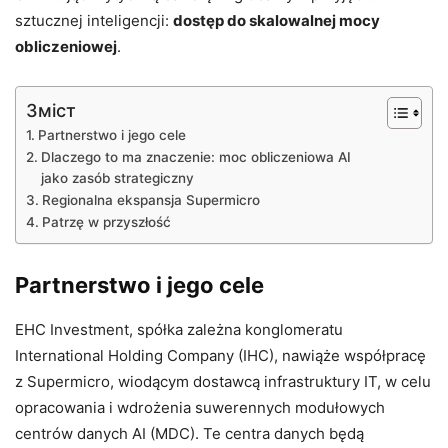
sztucznej inteligencji:
dostęp do skalowalnej mocy
obliczeniowej
.
Зміст
Partnerstwo i jego cele
Dlaczego to ma znaczenie: moc obliczeniowa AI
jako zasób strategiczny
Regionalna ekspansja Supermicro
Patrzę w przyszłość
Partnerstwo i jego cele
EHC Investment, spółka zależna konglomeratu
International Holding Company (IHC), nawiąże współpracę
z Supermicro, wiodącym dostawcą infrastruktury IT, w celu
opracowania i wdrożenia suwerennych modułowych
centrów danych AI (MDC). Te centra danych będą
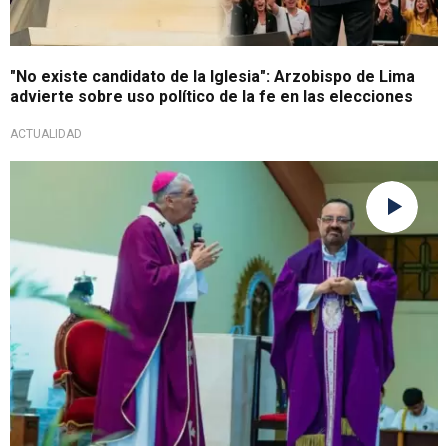
"No existe candidato de la Iglesia": Arzobispo de Lima
advierte sobre uso político de la fe en las elecciones
ACTUALIDAD
¡Afirman haber tomado medidas!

-- BRIEF --
The answer must be the lines above from the line that contains "dostęp do skalowalnej mocy" to the final line of the data, word for word, with no pictures.

-- ANSWER BELOW --
dostęp do skalowalnej mocy
obliczeniowej
.
Зміст
Partnerstwo i jego cele
Dlaczego to ma znaczenie: moc obliczeniowa AI
jako zasób strategiczny
Regionalna ekspansja Supermicro
Patrzę w przyszłość
Partnerstwo i jego cele
EHC Investment, spółka zależna konglomeratu
International Holding Company (IHC), nawiąże współpracę
z Supermicro, wiodącym dostawcą infrastruktury IT, w celu
opracowania i wdrożenia suwerennych modułowych
centrów danych AI (MDC). Te centra danych będą
"No existe candidato de la Iglesia": Arzobispo de Lima
advierte sobre uso político de la fe en las elecciones
ACTUALIDAD
¡Afirman haber tomado medidas!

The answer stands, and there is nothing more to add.